- Opening Delimiter -

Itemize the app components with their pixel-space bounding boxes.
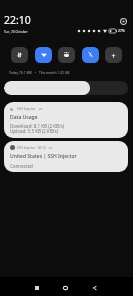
button[interactable]: Settings (120, 18, 127, 25)
button[interactable]: Home (57, 280, 73, 296)
staticText: Today 76.1 MB (9, 70, 32, 74)
staticText: This month 1.02 GB (39, 70, 70, 74)
staticText: Connected (10, 163, 33, 169)
button[interactable]: Quick setting (11, 47, 28, 63)
staticText: Download: 8.1 KB (2 KB/s) Upload: 5.5 KB… (10, 123, 65, 134)
button[interactable]: Quick setting (82, 47, 99, 63)
button[interactable]: Quick setting (35, 47, 52, 63)
staticText: Tue, 26 October (4, 30, 28, 34)
staticText: 22:10 (4, 13, 31, 27)
staticText: SSH Injector · 00:14 (17, 146, 46, 150)
button[interactable]: Quick setting (105, 47, 122, 63)
button[interactable]: SSH Injector · 00:14 (4, 141, 128, 172)
button[interactable]: Quick setting (58, 47, 75, 63)
staticText: Data Usage (10, 114, 38, 121)
button[interactable]: Back (86, 280, 102, 296)
button[interactable]: Recent apps (29, 280, 45, 296)
button[interactable]: SSH Injector (4, 102, 128, 138)
staticText: SSH Injector (17, 107, 36, 111)
staticText: United States | SSH Injector (10, 153, 77, 160)
button[interactable]: Brightness (4, 81, 128, 95)
staticText: 27% (118, 28, 125, 33)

- Closing Delimiter -

From the listing, copy each line containing the word "button".

button[interactable]: Settings (120, 18, 127, 25)
button[interactable]: Home (57, 280, 73, 296)
button[interactable]: Quick setting (11, 47, 28, 63)
button[interactable]: Quick setting (82, 47, 99, 63)
button[interactable]: Quick setting (35, 47, 52, 63)
button[interactable]: Quick setting (105, 47, 122, 63)
button[interactable]: SSH Injector · 00:14 (4, 141, 128, 172)
button[interactable]: Quick setting (58, 47, 75, 63)
button[interactable]: Back (86, 280, 102, 296)
button[interactable]: Recent apps (29, 280, 45, 296)
button[interactable]: SSH Injector (4, 102, 128, 138)
button[interactable]: Brightness (4, 81, 128, 95)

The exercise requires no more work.